It recently resurfaced when clearing a box of childhood things kept aside by my folks, ahead of them selling their house.
I gave it to my 5 year old, about the same age as I received it, who is a Transformers fan and is so delighted with it.
It feels like a new part of motherhood, him being old enough for me to pass things down to him.
Everybody's Legs
Screen print of our dining table chairs. I've always found them so cheerful! When we moved to Bangor it was from a one--communal-roomed narrow house where we had a tiny, uncomfortable, awkwardly placed table.
One of the biggest joys in the new house was to give over a big chunk of living space to a full size table and chairs.
Everybody's legs came about because with my partner being on permanent night shift, I can't generally go out after kids bedtime and the living room therefore is one of my "motherhood places" spent in lieu of studio time. I chose these as the representative view of it. Also, to convey the joy that I get from the gaggle of tangled chair legs and how everyone we love now regularly has their legs under the table for family occasions.
Still Here
There's a caravan/country park in Aberdeenshire that my grandparents used to run, then live near, and it is SO representative of our childhoods.
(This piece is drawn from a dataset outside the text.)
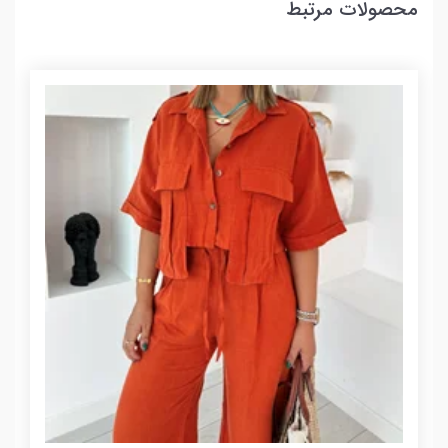
محصولات مرتبط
Now they're unfortunately gone, but we took a family camping trip there last year. The playparks are in a giant field, and it turns out that they just build new ones next to each other, only removing broken items. This one survives from the 90s, we all played on it and now our kids have too.
Ballyholme Beach
We just spend so much time here. Since we moved to Bangor and didn't have much in the way of preschool childcare options, it was down to the beach most days, at least a few times per week.
Slightly less frequently now, but still often. A true marker of his childhood, I can't help but imagine him here with his friends as he gets older, maybe he'll try sailing, foiling, who knows. We'll be here anyway.
Memory Mapping
A technique I love, especially when I don't know what to make. Just let a line wander over a journey, from memory. Add some messages, print layers over. Bin it, keep it, make something else from it.
Monoprinting with gelli plates in the studio.